I found a correspondent in my inbox, a fellow who inherited his grandfather's old Winchester 94. And he asked me about cast bullets in the .30-30.
Let's drop down this worm=hole, shall we? His question:
So I can't use the same load data for FMJ for lead ammo ? What's a good manual you recommend? I've found this load data but I wanted your expert opinion.
I bought some 155 grain lead bullets without the gas check can I use the same load data as a 155 grain with gas check?I feel sorry for this guy. He's about to drop down a worn-hole with the best of intentions. It's a world where sane men sometimes venture and learn that everything they thought they knew was patently false.
My latest answer:
My rule of thumb. Below 1500 fps, no check. Between 1500 to 1900, gas check. Above 1900, jacketed. A gas check is important s that bore gasses don't erode the base of a plain based bullet. This becomes more important as speed, and pressure increases.
Be cautious using factory made cast bullets. Many of us use a lot of factory cast in handguns, but in rifles, you're getting into that range of speed whee alloy really matters. You ca't drive a soft, pure lead bullet much over 1200 fps and expect it to perform properly. Over 1200 fps, you need to alloy the melted lead to give it toughness. Many of us grew up using wheel weights, which used to contain 95% lead, 3% tin, and 2% antimony. This was a great alloy for cast bullets, and approximated the Lyman #2 alloy. Some of us alloyed our own metal with pure lead and Linotype metal. Be careful using wheel weights today because most of them are made of zinc, which is totally unsuitable to casting bullets and will ruin your alloy.

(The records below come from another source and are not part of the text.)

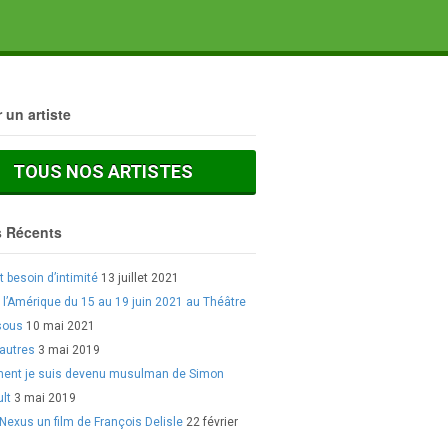
 un artiste
TOUS NOS ARTISTES
s Récents
 besoin d’intimité
13 juillet 2021
r l’Amérique du 15 au 19 juin 2021 au Théâtre
sous
10 mai 2021
 autres
3 mai 2019
nt je suis devenu musulman de Simon
lt
3 mai 2019
Nexus un film de François Delisle
22 février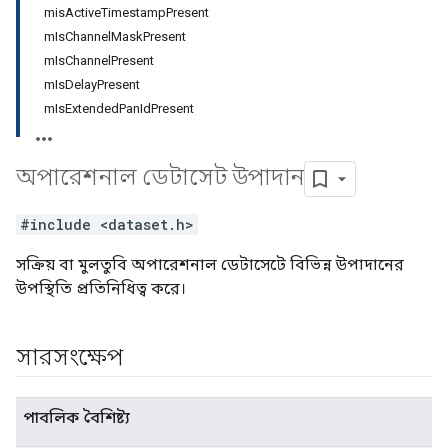
misActiveTimestampPresent
mIsChannelMaskPresent
mIsChannelPresent
mIsDelayPresent
mIsExtendedPanIdPresent
অপারেশনাল ডেটাসেট উপাদান
#include <dataset.h>
সক্রিয় বা মুলতুবি অপারেশনাল ডেটাসেটে বিভিন্ন উপাদানের
উপস্থিতি প্রতিনিধিত্ব করে।
সারসংক্ষেপ
পাবলিক বৈশিষ্ট্য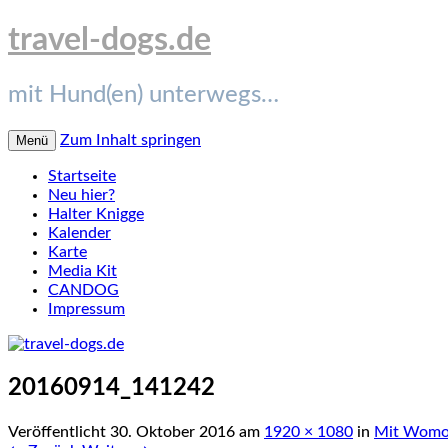
travel-dogs.de
mit Hund(en) unterwegs…
Zum Inhalt springen
Menü
Startseite
Neu hier?
Halter Knigge
Kalender
Karte
Media Kit
CANDOG
Impressum
20160914_141242
Veröffentlicht
30. Oktober 2016
am
1920 × 1080
in
Mit Womo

Getting in to cast bullets is like going down a worm-hole, and you might not be the same person when you come out the other side. Everything you thought you knew about reloading is wrong.
For hundreds of years prior to the late 1800s, everything was shot with pure lead bullets, but they used black power as the only propellant. Black powder is a low-pressure propellant and is perfectly suited to pure lead. However, in the late 1800s two things happened, almost simultaneously: the invention of smokeless powder and the invention of the cupro-nickel jacketed bullet. Smokeless powder gave higher pressure, and velocity and the jacketed bullet let us take advantage of that pressure.

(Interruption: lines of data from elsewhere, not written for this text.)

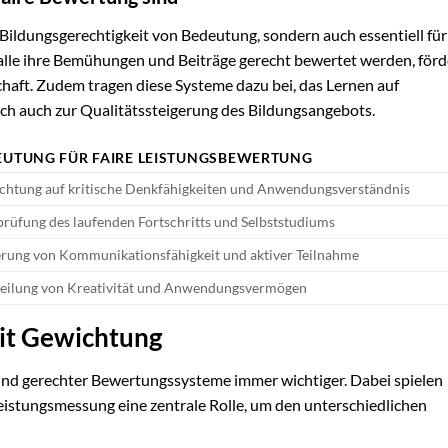
Bildungsgerechtigkeit von Bedeutung, sondern auch essentiell für
alle ihre Bemühungen und Beiträge gerecht bewertet werden, förd
haft. Zudem tragen diese Systeme dazu bei, das Lernen auf
ich auch zur Qualitätssteigerung des Bildungsangebots.
EUTUNG FÜR FAIRE LEISTUNGSBEWERTUNG
chtung auf kritische Denkfähigkeiten und Anwendungsverständnis
rüfung des laufenden Fortschritts und Selbststudiums
rung von Kommunikationsfähigkeit und aktiver Teilnahme
eilung von Kreativität und Anwendungsvermögen
it Gewichtung
 und gerechter Bewertungssysteme immer wichtiger. Dabei spielen
istungsmessung eine zentrale Rolle, um den unterschiedlichen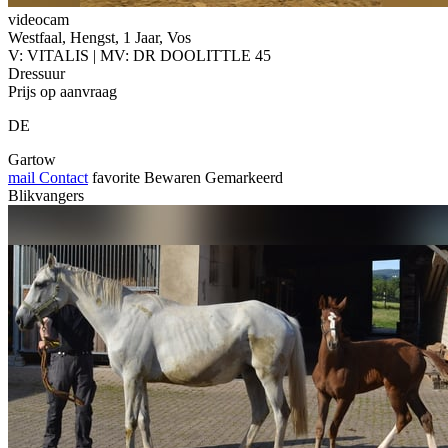
videocam
Westfaal, Hengst, 1 Jaar, Vos
V: VITALIS | MV: DR DOOLITTLE 45
Dressuur
Prijs op aanvraag
DE
Gartow
mail
Contact
favorite
Bewaren
Gemarkeerd
Blikvangers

In 1895, Winchester unveiled their new cartridge, the .30 WCF (.30-30) which was the very first cartridge designed to use smokeless powder, and the world changed. It was advertised as a whiz-bang modern wonder, capable of taking any game in North America, to include grizzly bear. In the intervening century, advances in smokeless powder almost mad the lead bullet obsolete for rifle cartridges.

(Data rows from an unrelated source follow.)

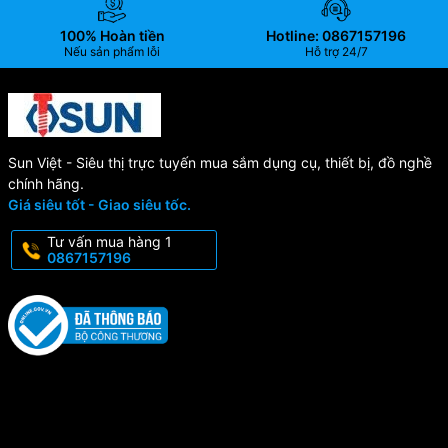
100% Hoàn tiền
Hotline: 0867157196
Nếu sản phẩm lỗi
Hỗ trợ 24/7
Sun Việt - Siêu thị trực tuyến mua sắm dụng cụ, thiết bị, đồ nghề
chính hãng.
Giá siêu tốt - Giao siêu tốc.
Tư vấn mua hàng 1
0867157196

Surprisingly, the most popular cartridge today, the most sold ammo in the United States is ab obsolete design that uses a heeled, pure lead bullet and is loaded to black powder velocities. The .22 Long Rifle.
The very best resource for cast bullets, almost a bible among cast bullet enthusiasts, is the Lyman Cast Bullet Handbook, available from Amazon. It is a wealth of knowledge from cover to cover. It covers bullet casting, alloys, and has load data or almost every cartridge suitable for cast bullets.
Have fun going down this worn-hole. Stay safe.I hope I didn't scare the guy off.
3 comments:
I am a pistol guy. In a pistol with lead you have to be concerned about leading above 1000fps. What about a rifle?
You should have thrown paper patching into the mix just for fun.
Ah! A life changer for certain. I found the Frugal Outdoorsman in maybe 2014? When I read about Junior's cast bullet camping adventure I realized how easy casting could be. I guess I now own about 20 different Lee molds and haven't shot a jacketed bullet in 5 years! My friends that reload don't even know how to hold a conversation with me. Frugal Outdoorsman was also how I found Paw Paw's house and I read your blog every day! I do miss Junior and I wish someone had a true frugal how-to site like that one nowdays.